The Eurovision Song Contest just got a lot tougher.
Because next year, Canada is in. pic.twitter.com/ks9fSKRdVM
— Mark Carney (@MarkJCarney) July 1, 2026
I canadesi che hanno già partecipato
In passato alcuni canadesi hanno già partecipato all’Eurovision sotto altre bandiere, la più famosa è Céline Dion, che vinse l’edizione del 1988 in gara per la Svizzera con la canzone Ne Partez Pas Sans Moi. Natasha St-Pier, cresciuta nel New Brunswick, e La Zarra, nata in Quebec, hanno rappresentato in precedenza la Francia, rispettivamente nel 2001 e nel 2023.
L’allineamento diplomatico del Canada con l’Europa
Camp, sopra le righe ed enfaticamente frivolo, l’Eurovision viene ancora spesso considerato “un monumento alla sciocchezza”, secondo la definizione di un ex ministro della Cultura francese, ma la decisione del Canada di aderire al concorso aggiunge comunque un peso culturale al recente allineamento diplomatico del paese con l’UE. Il primo ministro Mark Carney ha ottenuto gratitudine e ammirazione da parte dei politici europei quando ha espresso il proprio sostegno al governo della Groenlandia di fronte alle minacce di Donald Trump di annettere l’isola artica, all’inizio di quest’anno. Parlando a Davos nel mese di maggio, Carney ha dichiarato che “è mia forte convinzione personale che l’ordine internazionale sarà ricostruito, ma sarà ricostruito a partire dall’Europa”.
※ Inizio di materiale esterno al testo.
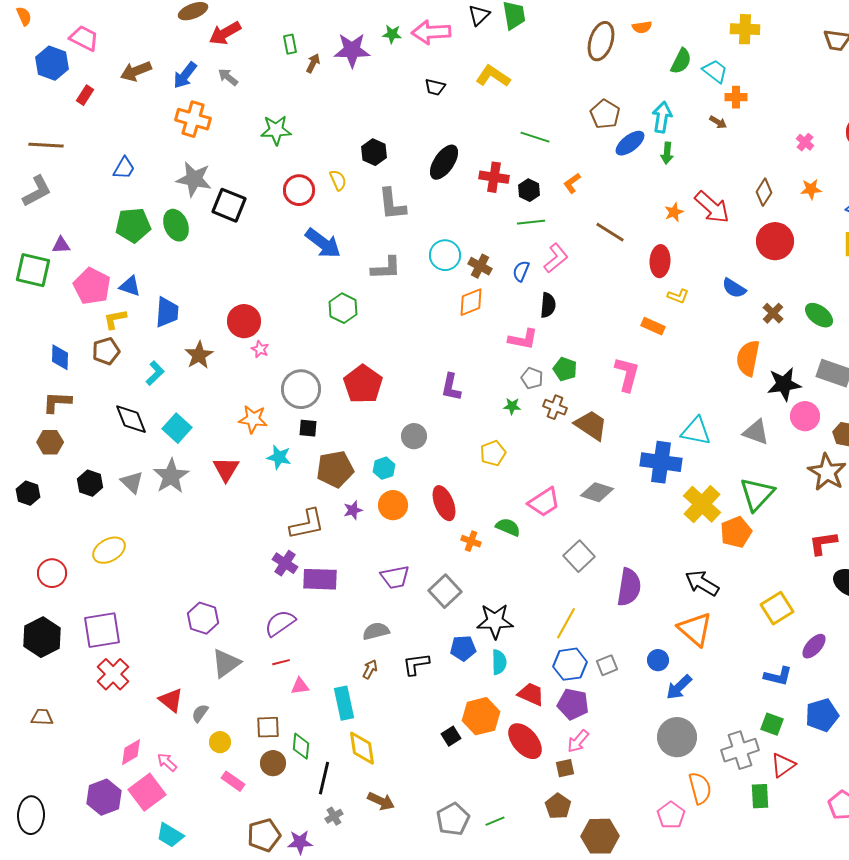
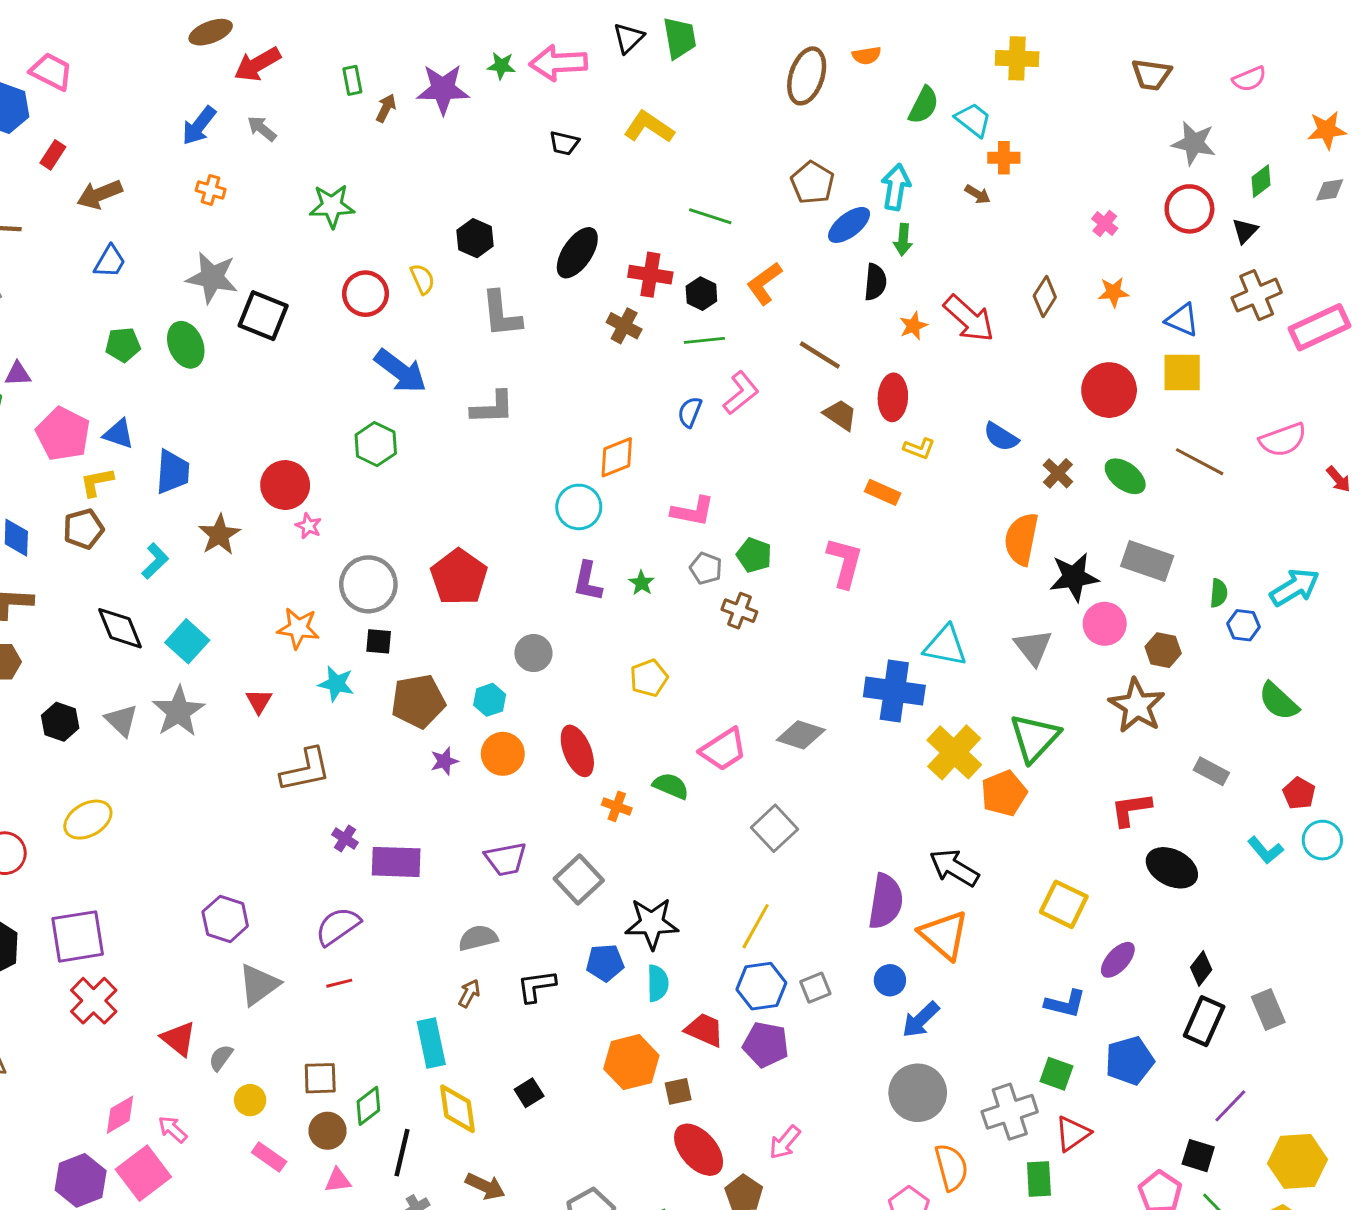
brown arrow: (136, 71) -> (100, 194), moved
orange cross: (193, 119) -> (211, 190), size x0.6
orange L-shape: (572, 183) -> (764, 283), size x1.4
green pentagon: (133, 225) -> (123, 345), size x0.7
red circle: (775, 241) -> (1109, 390), moved
cyan circle: (445, 255) -> (579, 507), moved
brown cross: (480, 266) -> (624, 326), moved
black semicircle: (548, 305) -> (875, 282), moved
green hexagon: (343, 308) -> (376, 444), moved
green star: (512, 406) -> (642, 583), moved, turned 30
brown trapezoid: (591, 425) -> (840, 415), moved, size x0.7
gray triangle: (756, 432) -> (1033, 647), turned 32
red triangle: (226, 469) -> (259, 701), size x0.7
brown L-shape: (307, 524) -> (306, 770), moved
purple cross: (285, 563) -> (345, 839), size x0.7
purple semicircle: (629, 587) -> (886, 901), moved
yellow square: (777, 608) -> (1064, 904), turned -32
pink triangle: (300, 686) -> (338, 1180), moved
black square: (451, 736) -> (529, 1093), moved
red ellipse: (525, 741) -> (699, 1150), moved
pink arrow: (578, 741) -> (785, 1142), moved
green diamond: (301, 746) -> (368, 1106), turned 48
brown square: (565, 768) -> (678, 1091), moved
La 70esima edizione dell’Eurovision, svoltasi nel mese di maggio, ha visto la partecipazione di 35 paesi ed è stata vinta dalla cantante bulgara Dara, per questo la competizione del prossimo anno si svolgerà nella capitale del suo paese, Sofia.
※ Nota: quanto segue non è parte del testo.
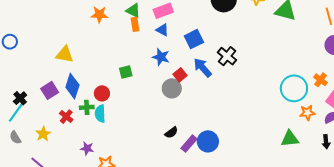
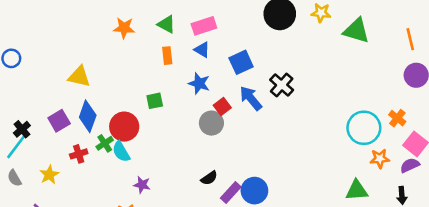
orange rectangle: (135, 24) -> (167, 56), moved
red circle: (102, 93) -> (124, 127), size x1.5
green cross: (87, 107) -> (105, 143), turned -32
cyan semicircle: (100, 114) -> (121, 152), turned -30
red cross: (66, 117) -> (79, 154), turned 32
purple star: (87, 148) -> (142, 185), moved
I boicottaggi per la partecipazione di Israele
Negli ultimi anni l’Eurovision ha affrontato proteste per la partecipazione di Israele, in gara dal 1973. Cinque partecipanti di lunga data – Spagna, Paesi Bassi, Irlanda, Islanda e Slovenia – hanno boicottato l’edizione di quest’anno dopo che gli organizzatori si sono rifiutati di escludere Israele per la sua condotta nella guerra contro Hamas a Gaza e per la violenza contro i palestinesi in Cisgiordania. Non è chiaro quando, o se, i paesi che hanno boicottato torneranno a partecipare al concorso.
Ascolti in calo ma piani di espansione
La finale dell’Eurovision 2026 è stata seguita da 130 milioni di spettatori in tutto il mondo, secondo gli organizzatori, in calo rispetto ai 160 milioni del 2025. Nonostante i danni al bilancio e agli ascolti dell’Eurovision causati dal boicottaggio, il concorso è destinato a espandersi, con uno spin-off, l’Eurovision Song Contest Asia, che si terrà a Bangkok nel mese di novembre.